Information provided =

───

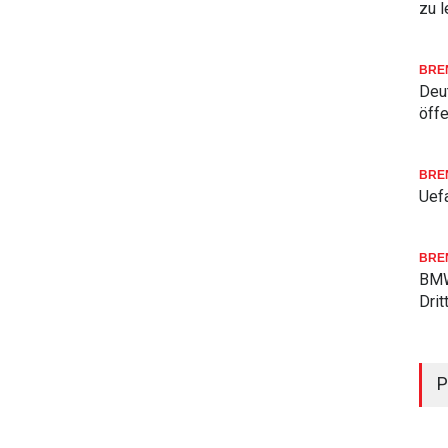
zu l
BRE
Deu
öffe
BRE
Uefa
BRE
BMW
Drit
P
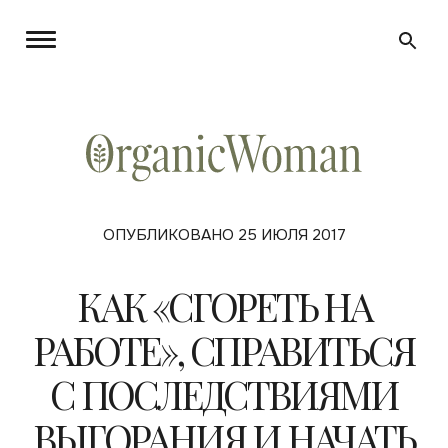
ОПУБЛИКОВАНО 25 ИЮЛЯ 2017
КАК «СГОРЕТЬ НА
РАБОТЕ», СПРАВИТЬСЯ
С ПОСЛЕДСТВИЯМИ
ВЫГОРАНИЯ И НАЧАТЬ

───

What you are asked to do = Go through the listing above and retype it exactly, skipping every picture.

Answer space =
zu l
BRE
Deu
öffe
BRE
Uefa
BRE
BMW
Drit
P
ОПУБЛИКОВАНО 25 ИЮЛЯ 2017
КАК «СГОРЕТЬ НА
РАБОТЕ», СПРАВИТЬСЯ
С ПОСЛЕДСТВИЯМИ
ВЫГОРАНИЯ И НАЧАТЬ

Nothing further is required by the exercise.